Local officials begging Legislature to do no harm

Inside the Kansas Statehouse looking up one can view the dome restoration.

? Cities, counties, and school districts living downstream from the decisions of the Kansas Legislature have one major request as the 2014 session starts: Stop.

The tax cuts pushed by Gov. Sam Brownback and legislative conservatives are wreaking havoc with local budgets, officials across the state are saying.

At a pre-session meeting in Lawrence last week, Douglas County Commission Chairman Mike Gaughan summed up the county’s six-page legislative statement in one plea — “Please do no more harm.”

Backed by conservative majorities in the House and Senate, Brownback has slashed income tax rates, which has pushed more of the burden of funding services to local governments, officials say.

And Republican leaders are considering more tax cuts, more mandates on local governments and a bill that locals say would hinder both their ability and the ability of non-profit organizations to lobby legislators.

Lawrence Mayor Michael Dever said he wants the Legislature to act more like a partner and include city, county and local school district representatives in the decision-making process.

“We best know our community needs,” Dever said.

Two legislators who helped usher through the income tax cuts say they understand the complaints of local officials, but said their beef isn’t with the Legislature.

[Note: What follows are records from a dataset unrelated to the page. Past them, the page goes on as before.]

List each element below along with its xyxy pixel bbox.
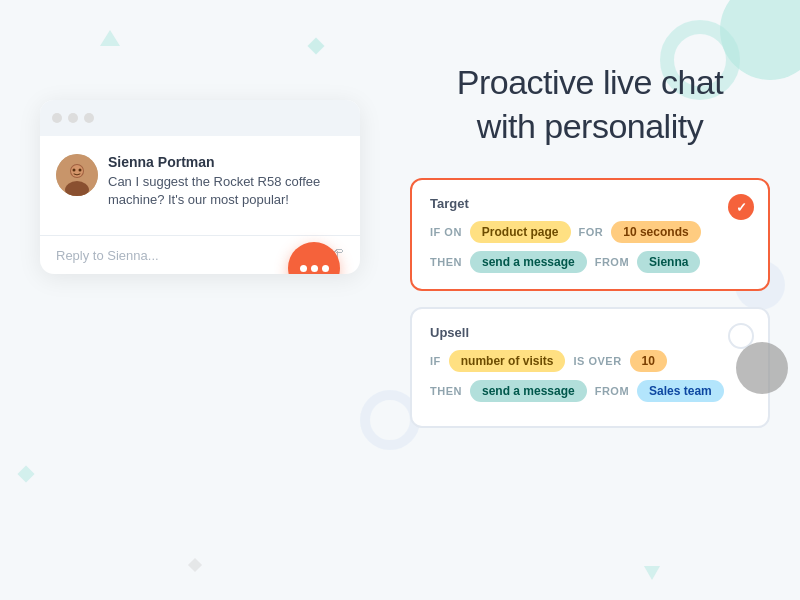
upsell-row-1: IF number of visits IS OVER 10 <box>430 350 750 372</box>
headline: Proactive live chat with personality <box>410 60 770 148</box>
label-then-2: THEN <box>430 385 462 397</box>
target-card[interactable]: Target ✓ IF ON Product page FOR 10 secon… <box>410 178 770 291</box>
headline-line1: Proactive live chat <box>457 63 723 101</box>
trigger-dot-1 <box>300 265 307 272</box>
header-dot-2 <box>68 113 78 123</box>
header-dot-3 <box>84 113 94 123</box>
tag-number-of-visits: number of visits <box>449 350 566 372</box>
agent-message: Can I suggest the Rocket R58 coffee mach… <box>108 173 344 209</box>
reply-placeholder: Reply to Sienna... <box>56 248 159 263</box>
label-is-over: IS OVER <box>573 355 621 367</box>
tag-send-message-2: send a message <box>470 380 587 402</box>
trigger-dot-3 <box>322 265 329 272</box>
target-card-title: Target <box>430 196 750 211</box>
target-row-1: IF ON Product page FOR 10 seconds <box>430 221 750 243</box>
svg-point-4 <box>73 169 76 172</box>
tag-product-page: Product page <box>470 221 571 243</box>
chat-message-row: Sienna Portman Can I suggest the Rocket … <box>56 154 344 209</box>
agent-name: Sienna Portman <box>108 154 344 170</box>
left-panel: Sienna Portman Can I suggest the Rocket … <box>0 0 400 600</box>
message-bubble: Sienna Portman Can I suggest the Rocket … <box>108 154 344 209</box>
tag-10-seconds: 10 seconds <box>611 221 700 243</box>
right-panel: Proactive live chat with personality Tar… <box>400 0 800 600</box>
chat-window: Sienna Portman Can I suggest the Rocket … <box>40 100 360 274</box>
upsell-card[interactable]: Upsell IF number of visits IS OVER 10 TH… <box>410 307 770 428</box>
upsell-row-2: THEN send a message FROM Sales team <box>430 380 750 402</box>
label-for: FOR <box>579 226 604 238</box>
headline-line2: with personality <box>477 107 703 145</box>
header-dot-1 <box>52 113 62 123</box>
avatar <box>56 154 98 196</box>
cards-area: Target ✓ IF ON Product page FOR 10 secon… <box>410 178 770 428</box>
upsell-card-title: Upsell <box>430 325 750 340</box>
tag-sales-team: Sales team <box>637 380 724 402</box>
target-card-check: ✓ <box>728 194 754 220</box>
chat-header <box>40 100 360 136</box>
tag-send-message-1: send a message <box>470 251 587 273</box>
label-then-1: THEN <box>430 256 462 268</box>
label-from-1: FROM <box>595 256 629 268</box>
label-from-2: FROM <box>595 385 629 397</box>
label-if-on: IF ON <box>430 226 462 238</box>
check-icon: ✓ <box>736 200 747 215</box>
tag-10: 10 <box>630 350 667 372</box>
label-if: IF <box>430 355 441 367</box>
trigger-dot-2 <box>311 265 318 272</box>
target-row-2: THEN send a message FROM Sienna <box>430 251 750 273</box>
tag-sienna: Sienna <box>637 251 700 273</box>
upsell-overlay-circle <box>736 342 788 394</box>
chat-body: Sienna Portman Can I suggest the Rocket … <box>40 136 360 235</box>
svg-point-5 <box>79 169 82 172</box>
headline-text: Proactive live chat with personality <box>410 60 770 148</box>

State Rep. Richard Carlson, R-St. Marys, and chairman of the House tax committee, was a county commissioner for 12 years. “The local units of government, like the state and federal governments, have to become more efficient. We can’t be all things to all people all the time,” Carlson said.

State Sen. Les Donovan, R-Wichita, and chairman of the Senate tax committee, acknowledged that sometimes the state sends unfunded mandates to local governments just like the federal government does to state government.

“It’s a never-ending battle,” he said. But, he said, for him the bottom line is controlling spending at all levels. “In order to give you a benefit, I have to take it from someone else,” he said.

For instance, there are proposals before the Legislature that would impose spending or tax limitations on local governments. Many local government officials opposed last year’s passage expanding the state’s concealed-carry law, saying it would increase security costs in public buildings.

The impact of Brownback’s tax changes will be on full display during the session as legislators grapple with the budget and the 2014 election campaign gains momentum.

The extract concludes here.